**YOUR GOAL**
Give back each entry exactly as written, apart from the pictures.

**Collected data**
++++++++
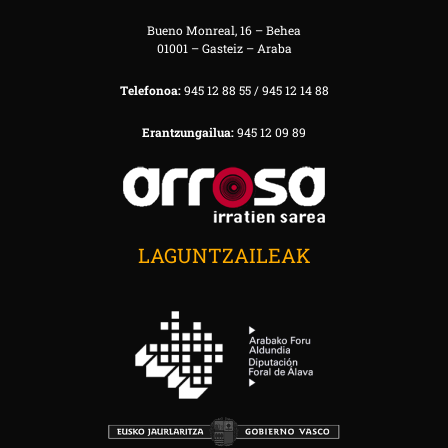
Bueno Monreal, 16 – Behea
01001 – Gasteiz – Araba
Telefonoa:
945 12 88 55 / 945 12 14 88
Erantzungailua:
945 12 09 89
LAGUNTZAILEAK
++++++++
**OUTPUT OF THE EXERCISE**
Bueno Monreal, 16 – Behea
01001 – Gasteiz – Araba
Telefonoa:
945 12 88 55 / 945 12 14 88
Erantzungailua:
945 12 09 89
LAGUNTZAILEAK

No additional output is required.